Theo Epstein: Cubs Not Playing Anywhere Near Their Capability

(CBS) Theo Epstein admitted it’s not in his nature to relax during the baseball season, but he also understands the reality with his .500 Cubs.

Entering Thursday, the Cubs are 17-17 and suddenly sitting in fourth place of the NL Central. They just dropped two of three games against the Rockies in Colorado after being swept by the Yankees at Wrigley Field last weekend. Now, they head to St. Louis to face the rival Cardinals.

Epstein spoke of the Cubs’ early struggles with the Mully & Hanley Show on Thursday morning.

“Baseball is a game based on adversity,” Epstein said. “It’s a game that’s going to test you repeatedly. It’s going to find your weaknesses and vulnerabilities and force you to adjust. That adversity, in the big picture, is a really good thing, because it shows you where your weaknesses are. It gives you the opportunity to improve.

“Right now, we’re a .500 team. We’re probably fortunate to be a .500 team with how we’ve played. But we know where we need to improve. We’re not, as a whole, playing anywhere near up to our capability. In the big picture, I have tremendous faith in these guys over the long term to meet this adversity the right way, to find their level to improve. I put my faith in these guys over the course of the long haul.
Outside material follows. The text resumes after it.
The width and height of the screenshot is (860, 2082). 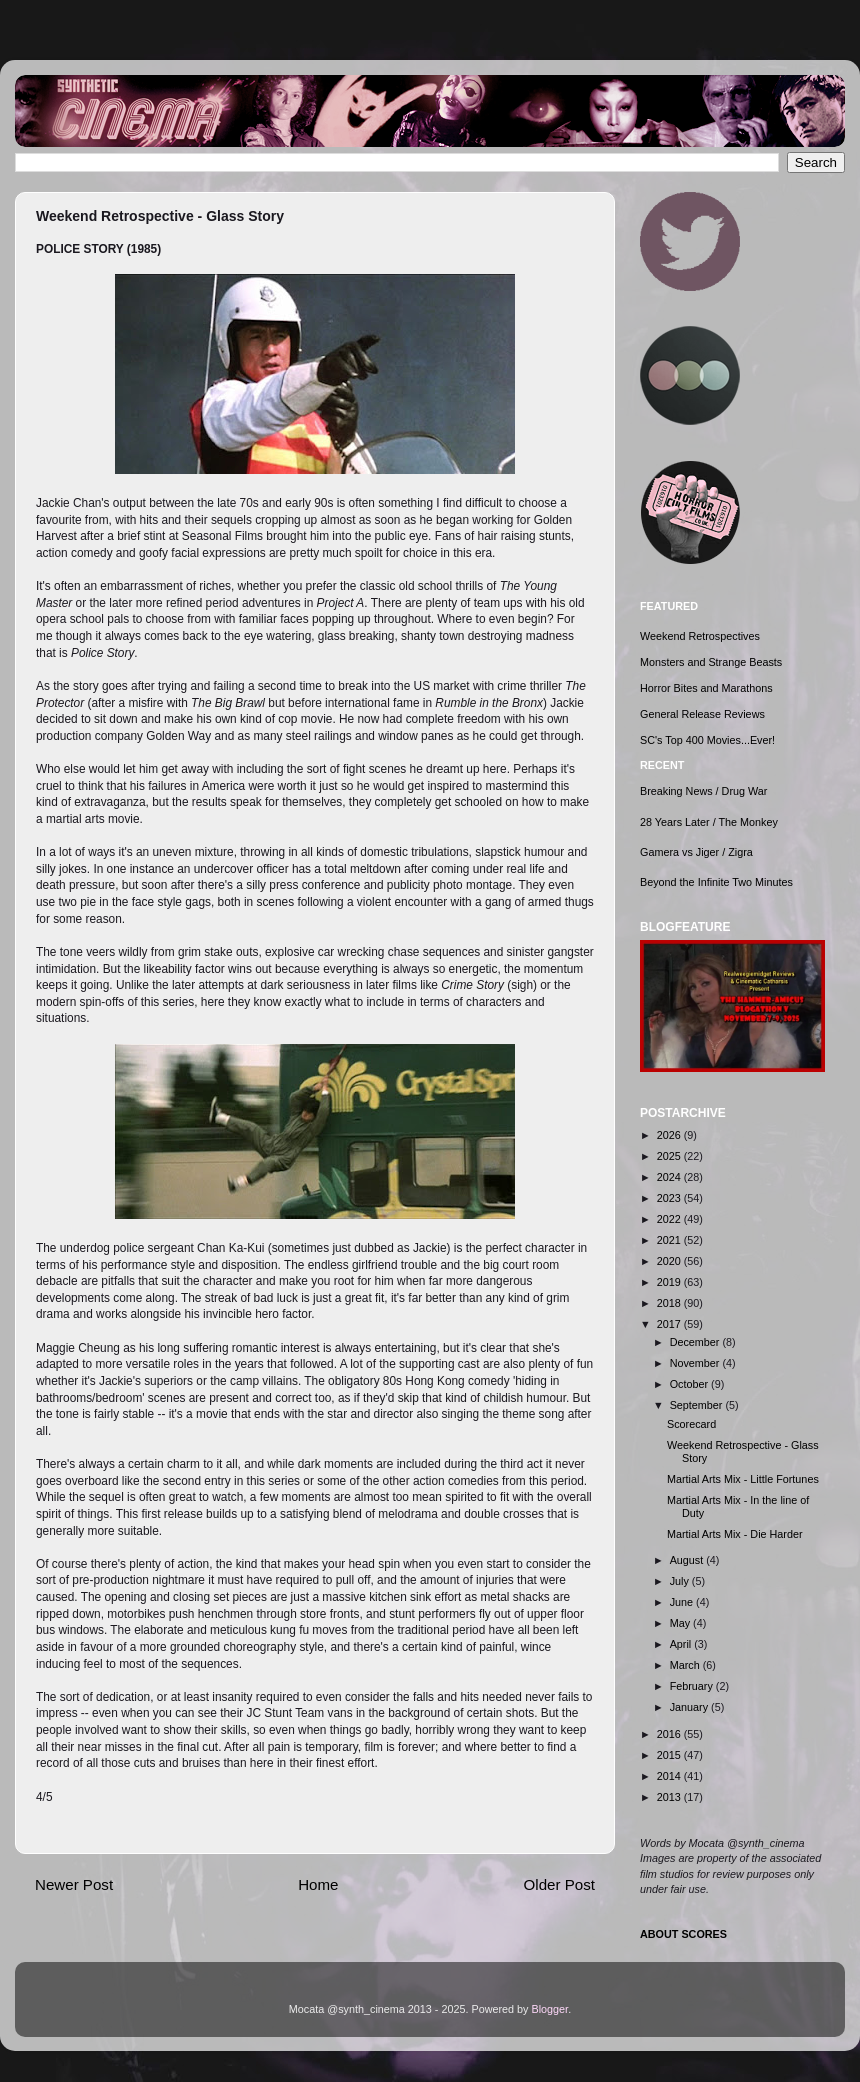 I want to click on Breaking News / Drug War, so click(x=703, y=791).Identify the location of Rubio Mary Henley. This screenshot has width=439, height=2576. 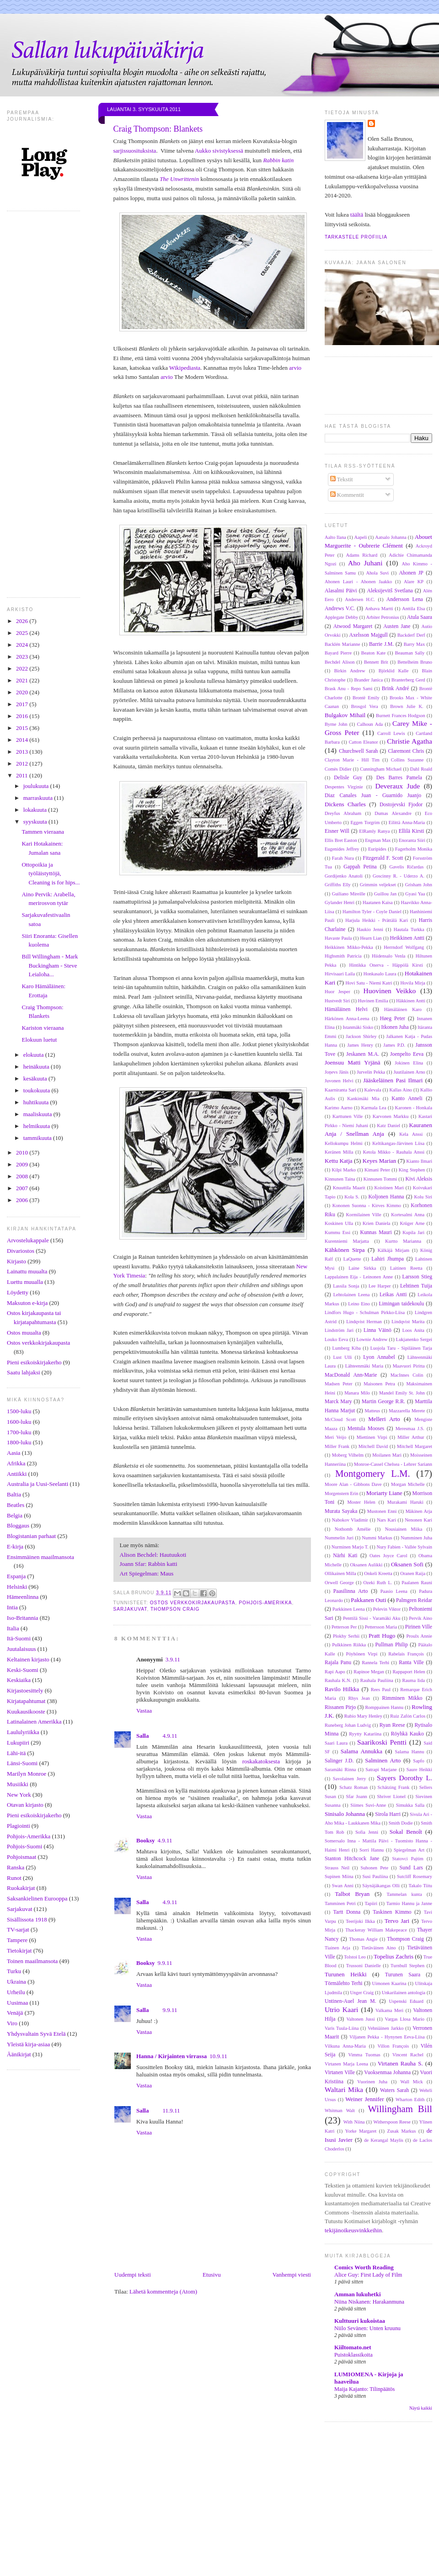
(363, 1716).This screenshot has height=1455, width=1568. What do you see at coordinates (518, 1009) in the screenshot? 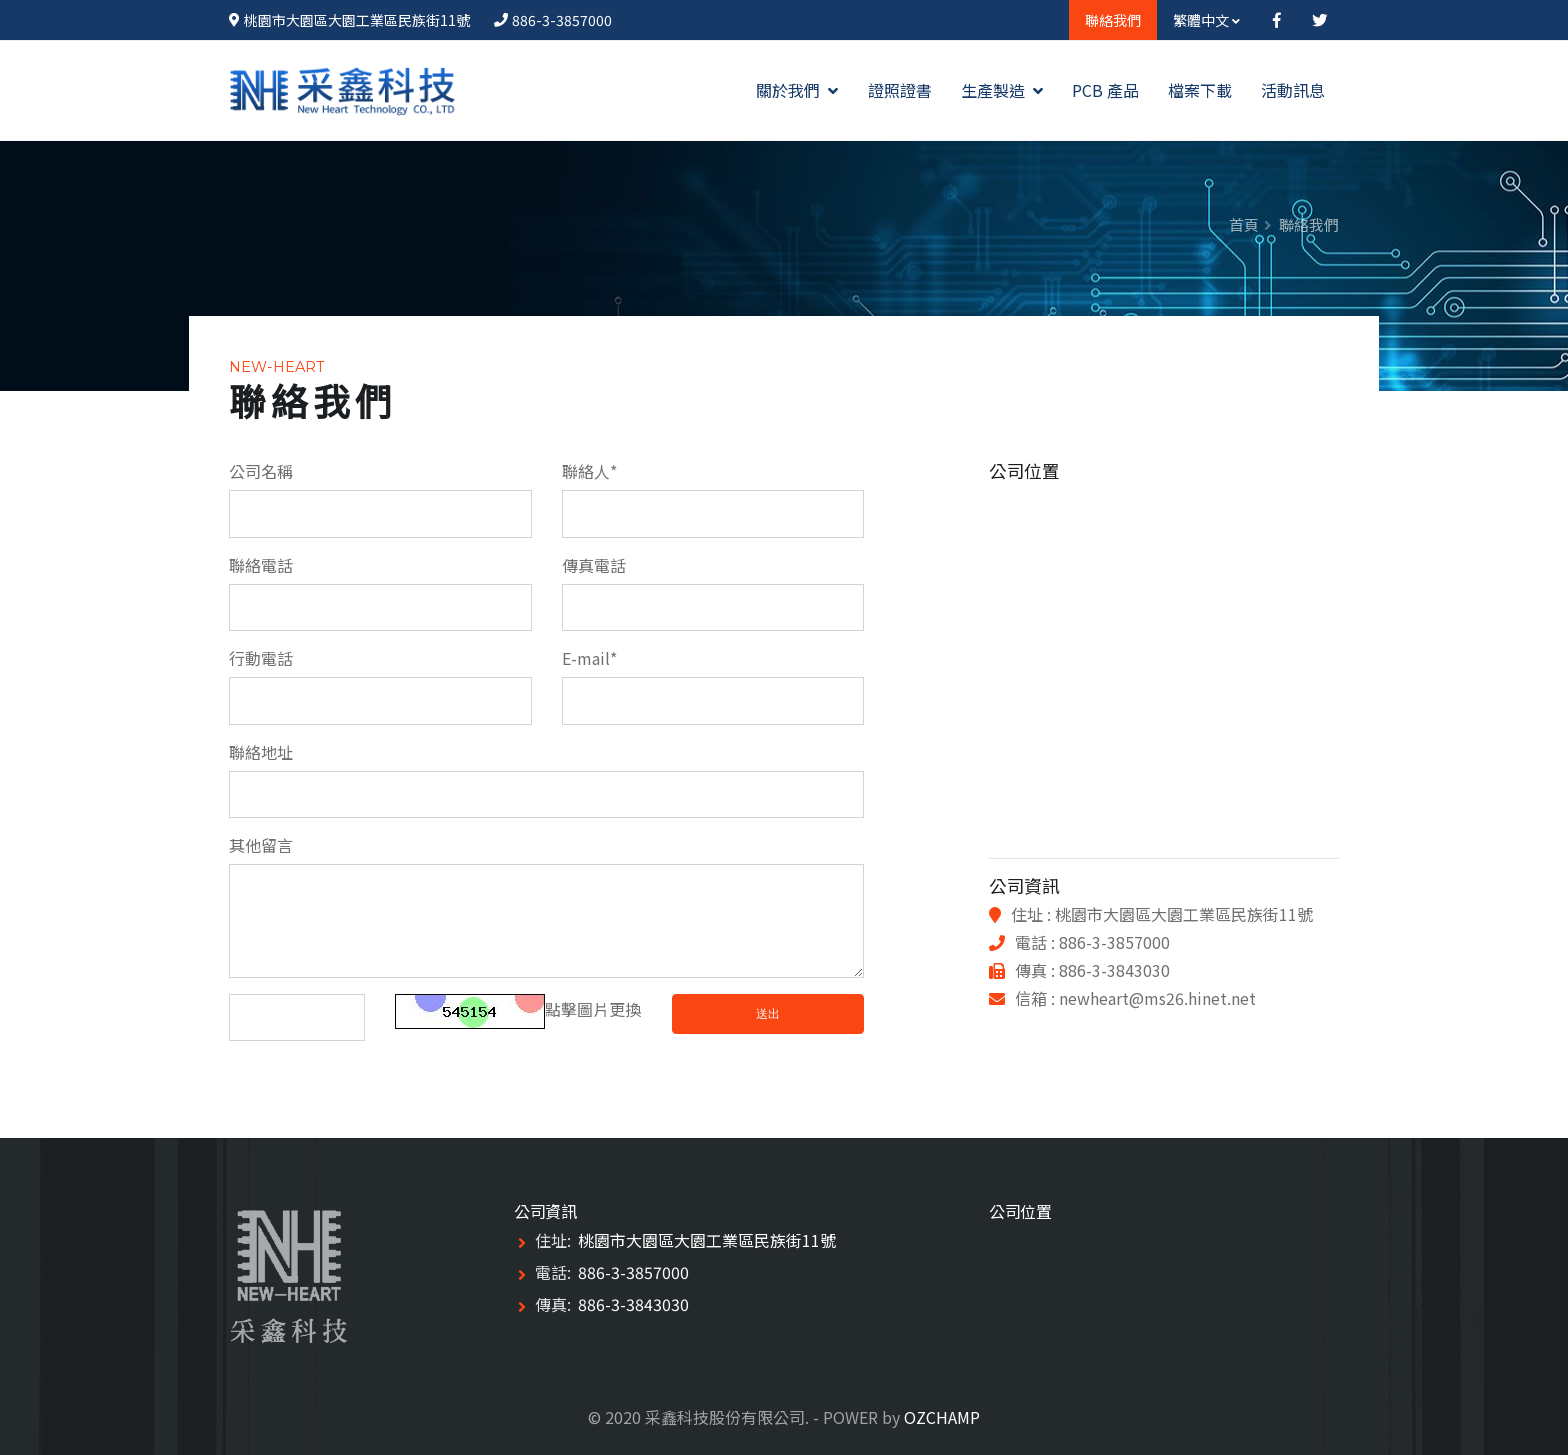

That’s why.”

The Cubs have endured early struggles with their starting pitching, which hasn’t been near its level of the last two seasons. Among their issues is the fifth starter position, which is currently unoccupied with Brett Anderson struggling and on the disabled list.

Epstein has worked to establish pitching depth for his club. That will be a continued emphasis moving forward as the organization’s young talent rises through the system and to a crowded big league level. But Epstein hopes the Cubs aren’t forced to make a move for pitching.

“We’re in a great place with our position players,” Epstein said. “It’s going to be really hard to crack this lineup. We have a lot of outstanding position player prospects on the way, as well. But we don’t have the kind of depth — and we’ve been open about that — that we want with our starting pitching. There are going to be likely changes of some sort of the next several years with the way our rotation works. It’s just natural as teams evolve.

“So at some point, we’re going to be able to pull off a deal where we trade some position player resources, probably in the form of prospects, for starting pitching to help our big league club, either in the present, the future, or probably both.

“My hope is that we’re not in the position to have to be reactive at all to recent performance, and that we make moves that make objective sense for the big picture, for the long term, based on the shape of our talent and the fact that we do need to add depth and ability to our rotation over the long haul.”

The Cubs have an off day Thursday before opening a three-game series with the first-place Cardinals on Friday. St. Louis has won six games in a row, while Chicago has dropped five of its last six.